Сам второй камень невелик — он куда меньше первого, и выходит из воды лишь в великую сушь, когда горит картофельная ботва, падает без времени с берез и осин скрученный в трубку пожухлый лист. Нет в такую сушь ни ягоды, ни гриба в лесу, ни рыбы на тонях. Страшен второй камень — и уж лучше наезжать на его подводный гребень, лучше срывать шпонки и терять винты подвесных лодочных моторов, чем видеть его голую, сухую плешину, покачивающуюся среди волн...
А может, в этом году страшный камень не покажется и совсем — ведь скоро к моему островку подберется сырая северная осень.
К началу сентября я не раз принимался вспоминать подробности мая, июня, июля, августа. Но из всей каши погод и непогод мне на память приходили только ветры, жуткие ветры, которым по всему полагалось быть лишь где-то там, очень далеко, на каких-то «ревущих» широтах...
Первым я почему-то всегда вспоминал Северо-Запад — сырой и тяжелый ветер, ветер беспутный, неверный, как гнилая, набухшая от холодной воды лодка. Такая лодка качалась, плыла и тонула одновременно. Северо-Запад, как отжившая век рыбацкая посудина, всегда оставлял после себя чувство обреченности, чувство, которое испытывает человек, потерявший вконец силы среди волн вдали от берега.

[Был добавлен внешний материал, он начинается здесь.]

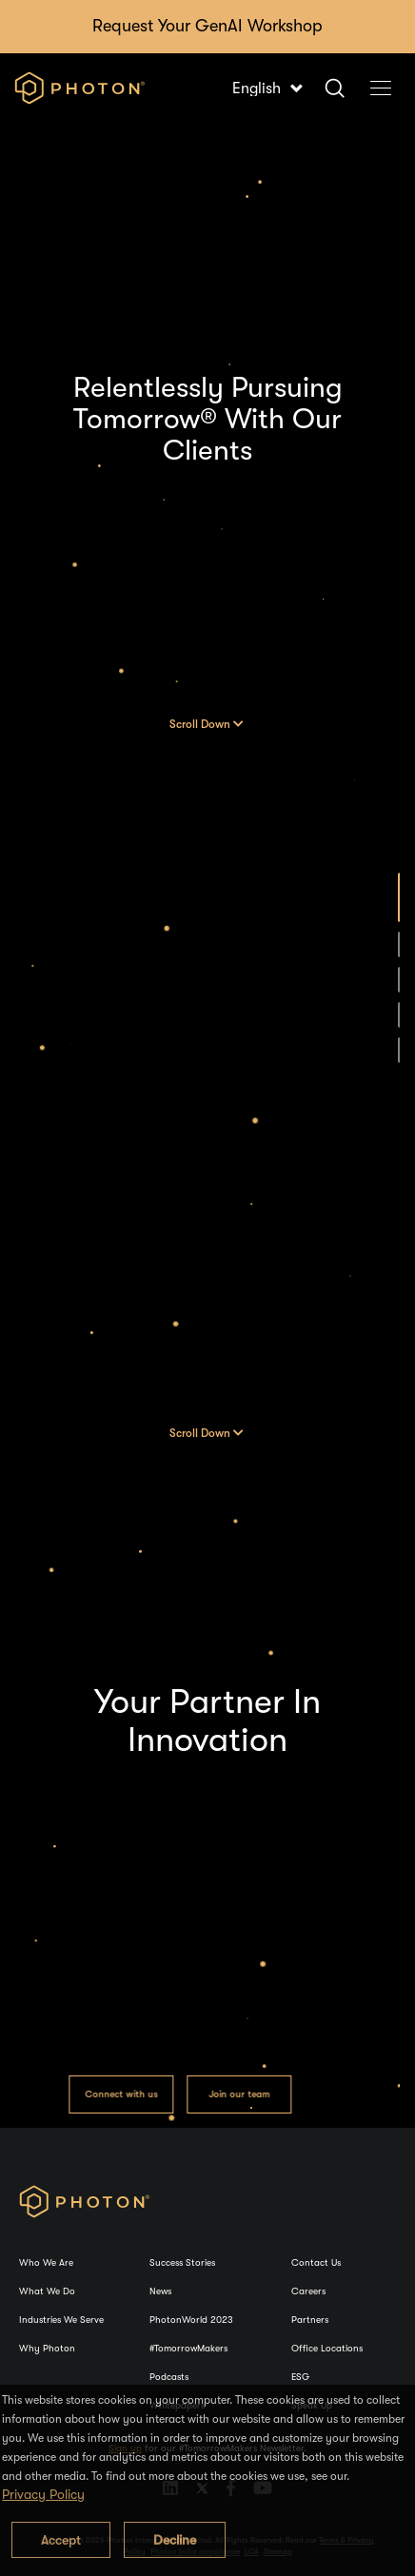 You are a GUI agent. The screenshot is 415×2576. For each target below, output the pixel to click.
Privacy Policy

Северо-Запад был ветром теплого Гольфстрима и ледяных айсбергов одновременно. Он рождался где-то совсем неподалеку от нас, и, казалось бы, эта близость должна была сделать его добрым, желанным; но мне верится, что родным этот ветер никогда не был ни скалам, ни озеру, ни моему острову.
...Юго-Запад был ветром распаренных болот и сырого, горячего торфа, только что сложенного на краю торфяной канавы. Казалось, что среди лесов и болот Полесья, откуда приходил Юго-Запад, кто-то очень большой взял и истопил огромную деревенскую баню. В такой бане от жара трещали стены и гнулось в окне стекло. Жаром в бане каждую минуту вышибало дверь — и тогда к нам на озеро и приходил, как из душной парной, едкий сырой жар.
Правда, этот жар успевал по пути немного остыть, но все-таки добирался сюда, до острова, и всякий раз именно здесь опрокидывал ушаты парного дождя. Такой дождь напоминал воду неглубоких стоячих водоемов и подсыхающих болот. На улице было жарко и душно так, что в короткие перерывы между дождями потели окна домов, но не изнутри, как в стужу, а снаружи, будто в самом доме поставили очень мощный холодильник.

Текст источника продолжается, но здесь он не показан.